¿Es responsable el estudiante Nicolás Castro de haber cometido un delito por haber abierto un sitio en la red social Facebook en el que manifestaba su deseo de matar a Jerónimo Uribe, hijo de Álvaro Uribe, presidente de la república? La respuesta no es tan fácil como parece.
Yo puedo pensar en matar a alguien, incluso manifestarlo verbalmente a vecinos, amigos, compañeros de trabajo, transeúntes, sin convertirme en delincuente. Mis palabras, con ademanes incluidos, pueden causar reproche social, pero nada más.
Ahora, puedo ir más allá de una bravata. Me compro una pistola, le monto vigilancia a la posible víctima, aprendo a tirar al blanco, conformando indicios de que es posible que pase de la palabra a los hechos. Pero aún en este caso, aparte de la preocupación de la policía, sigo sin infringir la ley. Preocupa que compre un arma, pero esto no quiere decir, indefectiblemente, que de verdad voy a matar a quien es objeto de mis denuestos.
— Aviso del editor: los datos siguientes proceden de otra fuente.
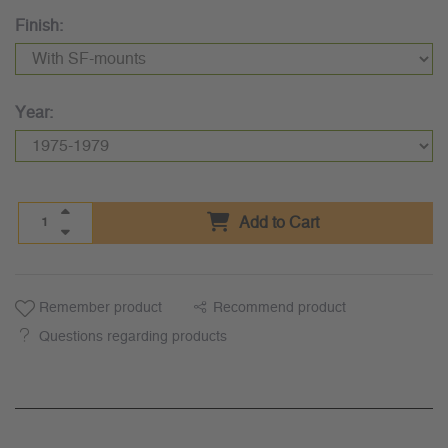
Finish:
Year:
Add to Cart
Remember product
Recommend product
Questions regarding products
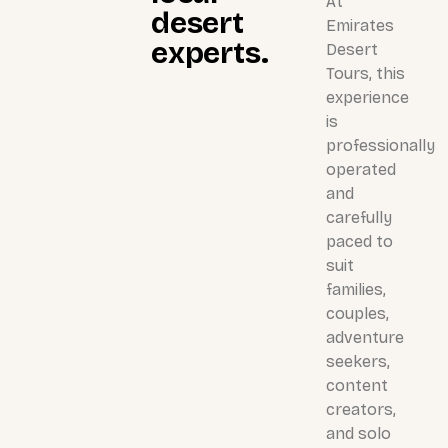
At
desert
Emirates
experts.
Desert
Tours, this
experience
is
professionally
operated
and
carefully
paced to
suit
families,
couples,
adventure
seekers,
content
creators,
and solo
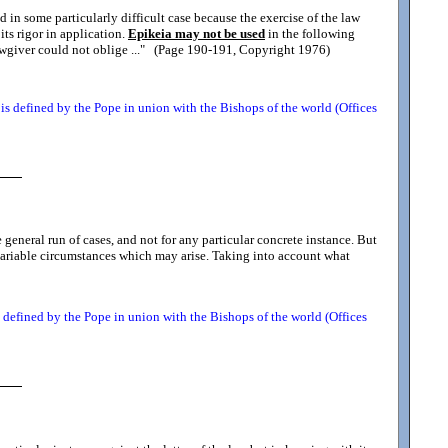
 in some particularly difficult case because the exercise of the law
 its rigor in application.
Epikeia may not be used
in the following
awgiver could not oblige ...
" (Page 190-191, Copyright 1976)
s defined by the Pope in union with the Bishops of the world (Offices
e general run of cases, and not for any particular concrete instance. But
e variable circumstances which may arise. Taking into account what
defined by the Pope in union with the Bishops of the world (Offices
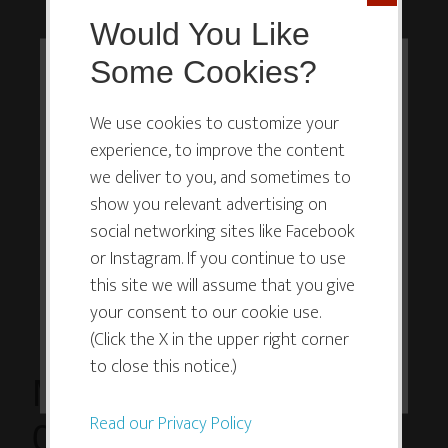
Would You Like
Some Cookies?
This website or its third-party tools
use cookies which are necessary to
We use cookies to customize your
experience, to improve the content
its functioning and required to
we deliver to you, and sometimes to
improve your experience. By clicking
show you relevant advertising on
the consent button, you agree to
social networking sites like Facebook
allow the site to use, collect and/or
or Instagram. If you continue to use
store cookies.
this site we will assume that you give
your consent to our cookie use.
(Click the X in the upper right corner
I ACCEPT
to close this notice.)
March 18, 2015 at
Read our Privacy Policy
07:47PM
Pero si armo un grupo para hacerlo o por lo menos los motivo a que cualquiera tome la iniciativa nos encontramos frente a esos delitos que se estructuran por el simple hecho de poner en peligro a alguien. Este es el que se le llama “instigación a delinquir”. Basta que motive a alguien a cometer un delito para convertirme en delincuente.
La cuestión se torna álgida si esta instigación no la hago al vecino sino a través de un medio masivo de comunicación. ¿Qué tal un aviso de prensa, un programa de radio, una entrevista televisiva, en la que manifiesto no sólo mis deseos de matar a alguien sino que, además, llamo a la audiencia a sumarse a mi iniciativa?
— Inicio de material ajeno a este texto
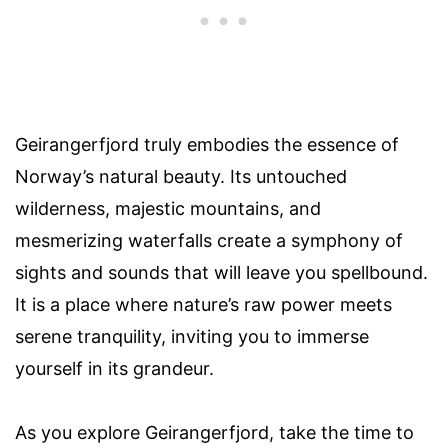
Geirangerfjord truly embodies the essence of
Norway’s natural beauty. Its untouched
wilderness, majestic mountains, and
mesmerizing waterfalls create a symphony of
sights and sounds that will leave you spellbound.
It is a place where nature’s raw power meets
serene tranquility, inviting you to immerse
yourself in its grandeur.
As you explore Geirangerfjord, take the time to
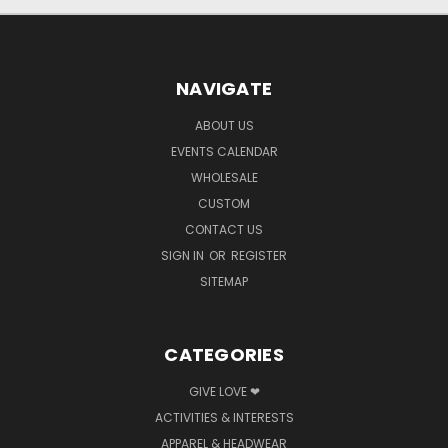
NAVIGATE
ABOUT US
EVENTS CALENDAR
WHOLESALE
CUSTOM
CONTACT US
SIGN IN
OR
REGISTER
SITEMAP
CATEGORIES
GIVE LOVE ❤
ACTIVITIES & INTERESTS
APPAREL & HEADWEAR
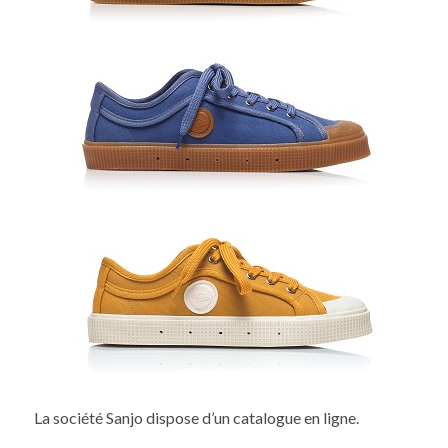
La société Sanjo dispose d’un catalogue en ligne.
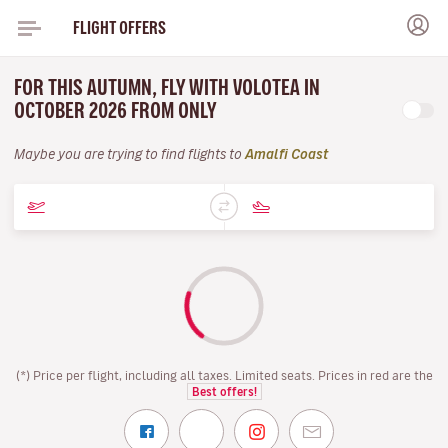
FLIGHT OFFERS
FOR THIS AUTUMN, FLY WITH VOLOTEA IN
OCTOBER 2026 FROM ONLY
Maybe you are trying to find flights to
Amalfi Coast
(*) Price per flight, including all taxes. Limited seats. Prices in red are the
Best offers!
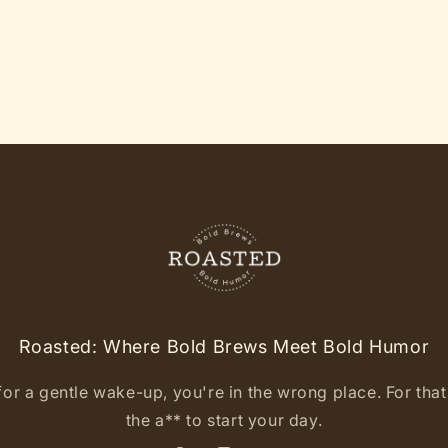
Roasted: Where Bold Brews Meet Bold Humor
for a gentle wake-up, you're in the wrong place. For that l
the a** to start your day.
Pero lo que es claro en el mundo real no lo es tanto en el mundo virtual, un mundo ajeno que no necesariamente sigue las mismas reglas del que a diario tocamos y olemos. En las redes sociales, donde multitudes de desconocidos se ponen en contacto y sacan a relucir lo mejor o lo peor de sí, se ha convertido en regla no tener reglas.
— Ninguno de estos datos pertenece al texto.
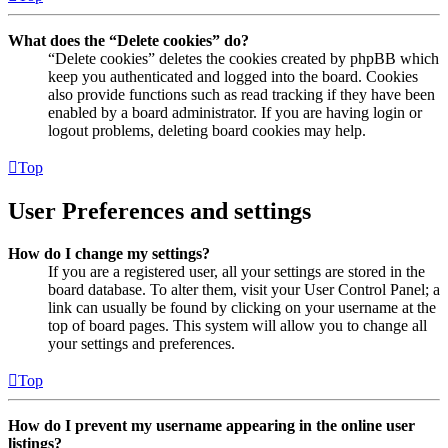
What does the “Delete cookies” do?
“Delete cookies” deletes the cookies created by phpBB which
keep you authenticated and logged into the board. Cookies
also provide functions such as read tracking if they have been
enabled by a board administrator. If you are having login or
logout problems, deleting board cookies may help.
Top
User Preferences and settings
How do I change my settings?
If you are a registered user, all your settings are stored in the
board database. To alter them, visit your User Control Panel; a
link can usually be found by clicking on your username at the
top of board pages. This system will allow you to change all
your settings and preferences.
Top
How do I prevent my username appearing in the online user
listings?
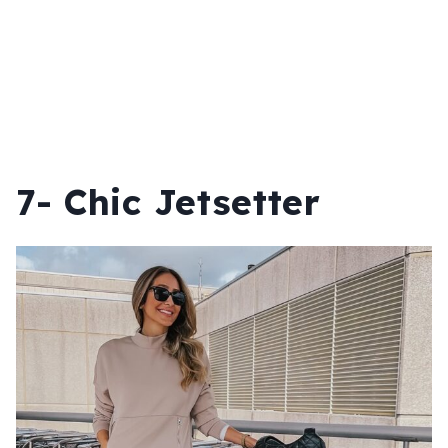
7- Chic Jetsetter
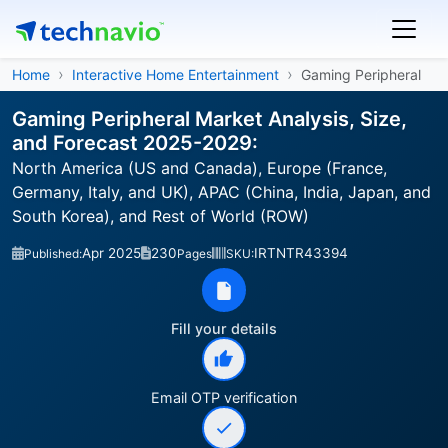
Home
Interactive Home Entertainment
Gaming Peripheral
Gaming Peripheral Market Analysis, Size,
and Forecast 2025-2029:
North America (US and Canada), Europe (France,
Germany, Italy, and UK), APAC (China, India, Japan, and
South Korea), and Rest of World (ROW)
Apr 2025
230
IRTNTR43394
Published:
Pages
SKU:
Fill your details
Email OTP verification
Como una especie de sesión psicológica colectiva, detrás del anonimato que proporciona la Red, muchos internautas sacan a relucir sus entrañas, miedos, defectos, sin que esto pase a mayores. Amenazan, insultan, descalifican, se burlan, todo es válido para “opinar” sobre los famosos.
Sin embargo, a diferencia del mundo real, en este mundo de bits son tantas y tan frecuentes estas manifestaciones primitivas que no se toman en serio la mayor parte de las veces porque la falta de credibilidad es la norma en este mundo caótico, explicable si se tiene en cuenta que así fue creado, sin normas, principios o valores.
Es el caso de Nicolás Castro. Un buen alumno, según dicen los que lo conocen, pero que frente a la pantalla de su PC se transformaba en un furioso depredador, manifestando sus odios en caracteres que publicaba en una red social, lo que motivó que otros, se le sumaran, creando una cofradía de desadaptados virtuales, que al apagar el computador regresaban a sus vidas normales.
¿Instigación a delinquir? Si, pero virtualmente. Matar pero a través de bits. Ningún delincuente, que realmente quiera cometer un delito, se pone a publicar sus planes. Una diversión macabra, idiota e irresponsable, pero que no puede penarse como un delito de la vida real.
Infortunadamente, aún los estudios sobre los delitos informáticos están en pañales y lo que se ha buscado es equipararlos a los corrientes, lo que provoca al final procesos como el de Nicolás Castro, que merecería un reproche penal, pues su conducta afecta la convivencia social, pero que no encuentra acomodo en los delitos que ahora se encuentran contemplados en el Código penal.
Estas “diversiones” de la Red, estas comunidades que se crean para desfogar emociones que pueden llegar a causar daños reales deben ser penalizadas con sanciones diferentes a las que tenemos hoy en día. Pero aún falta trecho por recorrer y, por ahora, el caso de Nicolás Castro es un llamado de atención para que miremos con atención este mundo, sometiéndolo a reglas de convivencia.